# Steel concrete stakes (square) Wanted



## Dan Turner

I keep losing 'em and my former supplier sold out to get out.

24 to 36 square steel concrete stakes wanted about 30 miles to the East of Atlanta.

Dan Turner
Conyers, Ga


----------



## Lettusbee

I never heard of or seen square concrete stakes until somebody posted the essential craftsman video on the subject. 
I've still never ever seen one in person. 
Makes a lot of sense though. 


Sent from my SM-N960U using Tapatalk


----------



## griz

Try here...









Steel Nail Stake - 5/8" Square Nail Stakes with Holes - SQ - Hogan Company


5/8" Square Steel Nail Stake with holes and heat drawn point. From 12 inches to 60 inches. Made in the USA. True Sizes. Small lots to high volume.




www.hoganco.com


----------



## rjconstructs

Whats the advantage of a square stake?


----------



## Tinstaafl




----------



## Dan Turner

Lettusbee said:


> I never heard of or seen square concrete stakes until somebody posted the essential craftsman video on the subject.
> I've still never ever seen one in person.
> Makes a lot of sense though.
> 
> 
> Sent from my SM-N960U using Tapatalk


The concrete steel stakes are used in the set out for footings for poured wall companies. I lucked in about 40 when one poured wall company closed shop 10 years ago.

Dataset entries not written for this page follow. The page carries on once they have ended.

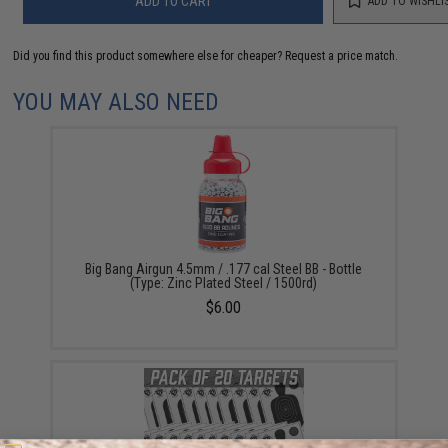
ADD TO CART
ADD TO WISHLI
Did you find this product somewhere else for cheaper?
Request a price match.
YOU MAY ALSO NEED
Big Bang Airgun 4.5mm / .177 cal Steel BB - Bottle
(Type: Zinc Plated Steel / 1500rd)
$6.00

Beats the heck out of picking up 2x4's to set up batter boards before the temporary post or meter's been set. 

I'm glad someone posted the video below. That guy is a character but I can't disagree with him on why the square stakes are a better use when it comes to setting out corners. The round stakes will get you there...but the square ones are right on the money for inside/outside corners.


----------



## Dan Turner

griz said:


> Try here...
> 
> 
> 
> 
> 
> 
> 
> 
> 
> Steel Nail Stake - 5/8" Square Nail Stakes with Holes - SQ - Hogan Company
> 
> 
> 5/8" Square Steel Nail Stake with holes and heat drawn point. From 12 inches to 60 inches. Made in the USA. True Sizes. Small lots to high volume.
> 
> 
> 
> 
> www.hoganco.com


Thanks Griz.

You da MAN!!


----------